*Work request*. Every line of the records below that has the word "your" should be copied.

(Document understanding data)
┌──

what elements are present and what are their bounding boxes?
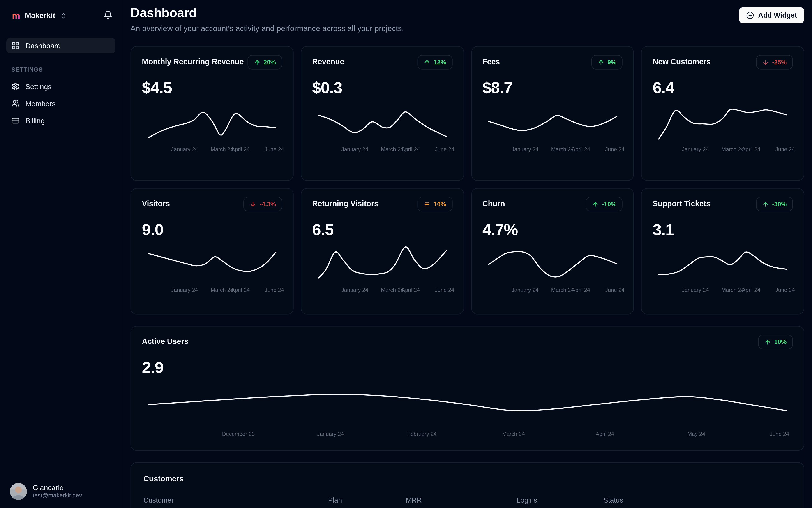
x-tick: January 24 bbox=[511, 146, 538, 152]
trend-badge: 10% bbox=[758, 335, 793, 349]
user-name: Giancarlo bbox=[33, 483, 82, 492]
x-tick: March 24 bbox=[551, 287, 574, 293]
stat-card-monthly-recurring-revenue: Monthly Recurring Revenue 20% $4.5 Janua… bbox=[131, 46, 294, 181]
x-tick: March 24 bbox=[721, 287, 744, 293]
x-tick: January 24 bbox=[342, 146, 368, 152]
plus-circle-icon bbox=[747, 11, 754, 19]
trend-icon bbox=[597, 59, 604, 66]
x-tick: April 24 bbox=[572, 146, 590, 152]
sparkline-chart bbox=[317, 105, 447, 142]
x-tick: March 24 bbox=[551, 146, 574, 152]
x-tick: March 24 bbox=[381, 146, 404, 152]
x-tick: January 24 bbox=[342, 287, 368, 293]
trend-badge: 20% bbox=[247, 55, 282, 69]
stat-value: 6.4 bbox=[652, 79, 793, 97]
trend-label: 12% bbox=[434, 58, 446, 66]
x-tick: April 24 bbox=[402, 287, 420, 293]
stat-card-support-tickets: Support Tickets -30% 3.1 January 24March… bbox=[641, 188, 804, 314]
x-tick: April 24 bbox=[572, 287, 590, 293]
page-subtitle: An overview of your account's activity a… bbox=[131, 24, 404, 33]
page-header: Dashboard An overview of your account's … bbox=[131, 5, 804, 33]
stat-card-churn: Churn -10% 4.7% January 24March 24April … bbox=[471, 188, 634, 314]
stat-card-revenue: Revenue 12% $0.3 January 24March 24April… bbox=[301, 46, 464, 181]
dashboard-grid-icon bbox=[11, 42, 20, 50]
column-header-plan: Plan bbox=[328, 496, 406, 504]
sparkline-chart bbox=[317, 245, 447, 282]
x-axis-ticks: January 24March 24April 24June 24 bbox=[147, 146, 277, 153]
sidebar-item-label: Billing bbox=[25, 117, 45, 125]
sidebar-item-label: Dashboard bbox=[25, 42, 61, 50]
user-email: test@makerkit.dev bbox=[33, 492, 82, 499]
sidebar-item-members[interactable]: Members bbox=[6, 96, 116, 112]
x-tick: February 24 bbox=[407, 431, 437, 437]
sparkline-chart bbox=[658, 105, 787, 142]
x-axis-ticks: January 24March 24April 24June 24 bbox=[317, 287, 447, 294]
sparkline-chart bbox=[147, 385, 787, 421]
x-axis-ticks: December 23January 24February 24March 24… bbox=[147, 431, 787, 438]
page-title: Dashboard bbox=[131, 5, 404, 20]
stats-grid: Monthly Recurring Revenue 20% $4.5 Janua… bbox=[131, 46, 804, 314]
stat-value: $0.3 bbox=[312, 79, 452, 97]
x-tick: April 24 bbox=[742, 146, 760, 152]
workspace-selector[interactable]: m Makerkit bbox=[12, 11, 67, 20]
sparkline-chart bbox=[658, 245, 787, 282]
x-tick: January 24 bbox=[511, 287, 538, 293]
chevrons-up-down-icon bbox=[60, 12, 67, 19]
x-tick: April 24 bbox=[231, 146, 250, 152]
stat-value: 4.7% bbox=[483, 221, 623, 240]
card-title: Churn bbox=[483, 199, 505, 208]
stat-value: 3.1 bbox=[652, 221, 793, 240]
sidebar-item-label: Members bbox=[25, 99, 55, 108]
x-tick: June 24 bbox=[435, 146, 454, 152]
x-tick: January 24 bbox=[171, 287, 198, 293]
sidebar-item-billing[interactable]: Billing bbox=[6, 113, 116, 129]
trend-label: -4.3% bbox=[260, 201, 276, 208]
x-tick: March 24 bbox=[721, 146, 744, 152]
trend-badge: 9% bbox=[591, 55, 623, 69]
main-content: Dashboard An overview of your account's … bbox=[122, 0, 812, 508]
column-header-status: Status bbox=[603, 496, 791, 504]
column-header-mrr: MRR bbox=[406, 496, 516, 504]
trend-icon bbox=[424, 201, 431, 208]
stat-card-fees: Fees 9% $8.7 January 24March 24April 24J… bbox=[471, 46, 634, 181]
x-axis-ticks: January 24March 24April 24June 24 bbox=[317, 146, 447, 153]
x-tick: March 24 bbox=[381, 287, 404, 293]
trend-label: -25% bbox=[772, 58, 786, 66]
trend-badge: 12% bbox=[418, 55, 452, 69]
workspace-name: Makerkit bbox=[25, 11, 55, 20]
sparkline-chart bbox=[488, 105, 618, 142]
trend-icon bbox=[424, 59, 431, 66]
add-widget-label: Add Widget bbox=[758, 11, 797, 19]
user-info: Giancarlo test@makerkit.dev bbox=[33, 483, 82, 499]
sidebar-nav: Dashboard SETTINGS Settings Members B bbox=[6, 38, 116, 130]
active-users-card: Active Users 10% 2.9 December 23January … bbox=[131, 326, 804, 451]
trend-icon bbox=[762, 201, 769, 208]
card-title: Returning Visitors bbox=[312, 199, 378, 208]
customers-card: Customers Customer Plan MRR Logins Statu… bbox=[131, 462, 804, 508]
x-tick: June 24 bbox=[265, 287, 284, 293]
notifications-button[interactable] bbox=[103, 10, 112, 21]
stat-card-returning-visitors: Returning Visitors 10% 6.5 January 24Mar… bbox=[301, 188, 464, 314]
stat-card-visitors: Visitors -4.3% 9.0 January 24March 24Apr… bbox=[131, 188, 294, 314]
trend-label: -30% bbox=[772, 201, 786, 208]
stat-card-new-customers: New Customers -25% 6.4 January 24March 2… bbox=[641, 46, 804, 181]
x-tick: April 24 bbox=[231, 287, 250, 293]
trend-icon bbox=[592, 201, 599, 208]
user-menu[interactable]: Giancarlo test@makerkit.dev bbox=[6, 483, 116, 500]
trend-badge: -4.3% bbox=[243, 197, 282, 211]
sidebar-header: m Makerkit bbox=[6, 9, 116, 21]
sidebar-item-dashboard[interactable]: Dashboard bbox=[6, 38, 116, 53]
trend-icon bbox=[764, 339, 771, 345]
trend-label: 10% bbox=[774, 338, 786, 345]
trend-badge: -25% bbox=[756, 55, 793, 69]
x-axis-ticks: January 24March 24April 24June 24 bbox=[147, 287, 277, 294]
stat-value: $8.7 bbox=[483, 79, 623, 97]
sidebar-item-settings[interactable]: Settings bbox=[6, 79, 116, 94]
stat-value: 2.9 bbox=[142, 358, 793, 377]
trend-label: -10% bbox=[602, 201, 616, 208]
sidebar-item-label: Settings bbox=[25, 82, 51, 91]
add-widget-button[interactable]: Add Widget bbox=[739, 7, 804, 23]
trend-icon bbox=[254, 59, 260, 66]
trend-icon bbox=[250, 201, 257, 208]
makerkit-logo-icon: m bbox=[12, 11, 20, 20]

└──

*Response*.
page-subtitle: An overview of your account's activity a… bbox=[131, 24, 404, 33]
page-header: Dashboard An overview of your account's … bbox=[131, 5, 804, 33]
main-content: Dashboard An overview of your account's … bbox=[122, 0, 812, 508]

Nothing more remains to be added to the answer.